Logo Questions Linux Laravel Mysql Ubuntu Git Menu
 

Reading MNIST Database

I am currently exploring neural networks and machine learning and I implemented a basic neural network in c#. Now I wanted to test my back propagation training algorithm with the MNIST database. Although I am having serious trouble reading the files correctly.

Spoiler the code is currently very badly optimised for performance. My aim currently is to grasp the subject and get a structured view how things work before I start throwing out my data structures for faster ones.

To train the network I want to feed it a custom TrainingSet data structure:

[Serializable]
public class TrainingSet
{
    public Dictionary<List<double>, List<double>> data = new Dictionary<List<double>, List<double>>();
}

Keys will be my input data (784 pixels per entry(image) which will represent the greyscale values in range from 0 to 1). Values will be my output data (10 entries representing the digits from 0-9 with all entries on 0 except the exspected one at 1)

Now I want to read the MNIST database according to this contract.
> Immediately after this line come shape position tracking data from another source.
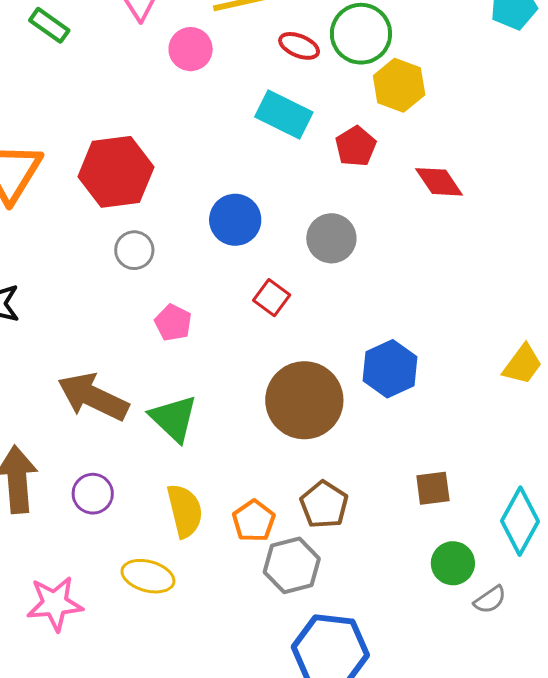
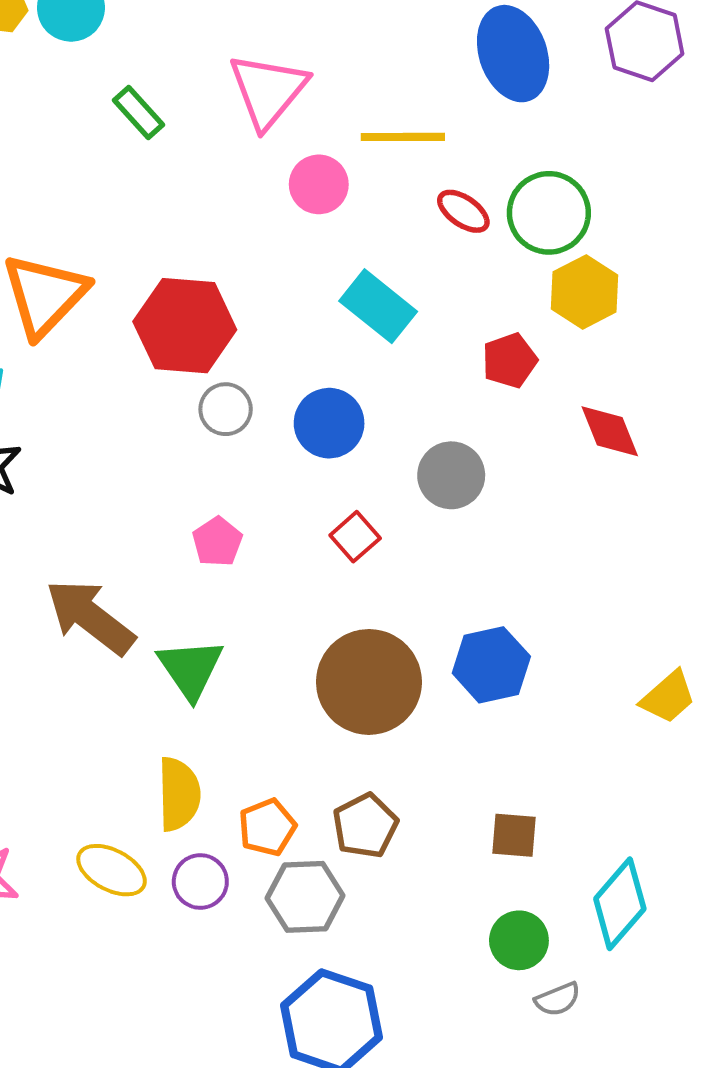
cyan rectangle: (284, 114) -> (378, 306), moved
gray circle: (134, 250) -> (226, 409), moved
purple circle: (93, 494) -> (200, 881), moved

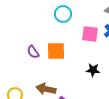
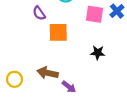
purple semicircle: (33, 52) -> (39, 13), moved

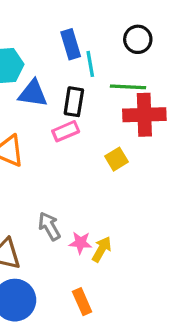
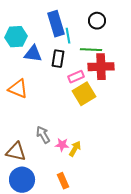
blue rectangle: (71, 44) -> (56, 24), size x1.4
pink rectangle: (66, 131) -> (76, 77), moved
yellow square: (116, 159) -> (84, 94), size x1.6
I am currentl on my 2nd try which is inspired by this blogpost: https://jamesmccaffrey.wordpress.com/2013/11/23/reading-the-mnist-data-set-with-c/ . Sadly it is still producing the same nonsense as my first try scattering the pixels in a strange pattern: Pattern screenshot

My current reading algorithm:

    public static TrainingSet GenerateTrainingSet(FileInfo imagesFile, FileInfo labelsFile)
    {
        MnistImageView imageView = new MnistImageView();
        imageView.Show();

        TrainingSet trainingSet = new TrainingSet();

        List<List<double>> labels = new List<List<double>>();
        List<List<double>> images = new List<List<double>>();

        using (BinaryReader brLabels = new BinaryReader(new FileStream(labelsFile.FullName, FileMode.Open)))
        {
            using (BinaryReader brImages = new BinaryReader(new FileStream(imagesFile.FullName, FileMode.Open)))
            {
                int magic1 = brImages.ReadBigInt32(); //Reading as BigEndian
                int numImages = brImages.ReadBigInt32();
                int numRows = brImages.ReadBigInt32();
                int numCols = brImages.ReadBigInt32();

                int magic2 = brLabels.ReadBigInt32();
                int numLabels = brLabels.ReadBigInt32();

                byte[] pixels = new byte[numRows * numCols];

                // each image
                for (int imageCounter = 0; imageCounter < numImages; imageCounter++)
                {
                    List<double> imageInput = new List<double>();
                    List<double> exspectedOutput = new List<double>();

                    for (int i = 0; i < 10; i++) //generate empty exspected output
                        exspectedOutput.Add(0);

                    //read image
                    for (int p = 0; p < pixels.Length; p++)
                    {
                        byte b = brImages.ReadByte();
                        pixels[p] = b;

                        imageInput.Add(b / 255.0f); //scale in 0 to 1 range
                    }

                    //read label
                    byte lbl = brLabels.ReadByte();
                    exspectedOutput[lbl] = 1; //modify exspected output

                    labels.Add(exspectedOutput);
                    images.Add(imageInput);

                    //Debug view showing parsed image.......................
                    Bitmap image = new Bitmap(numCols, numRows);

                    for (int y = 0; y < numRows; y++)
                    {
                        for (int x = 0; x < numCols; x++)
                        {
                            image.SetPixel(x, y, Color.FromArgb(255 - pixels[x * y], 255 - pixels[x * y], 255 - pixels[x * y])); //invert colors to have 0,0,0 be white as specified by mnist
                        }
                    }

                    imageView.SetImage(image);
                    imageView.Refresh();
                    //.......................................................
                }

                brImages.Close();
                brLabels.Close();
            }
        }

        for (int i = 0; i < images.Count; i++)
        {
            trainingSet.data.Add(images[i], labels[i]);
        }

        return trainingSet;
    }

All images produce a pattern as shown above. It's never the exact same pattern but always seems to have the pixels "pulled" down to the right corner.

like image 386
Robin B Avatar asked Mar 21 '18 13:03

Robin B


People also ask

What can I learn about the MNIST database?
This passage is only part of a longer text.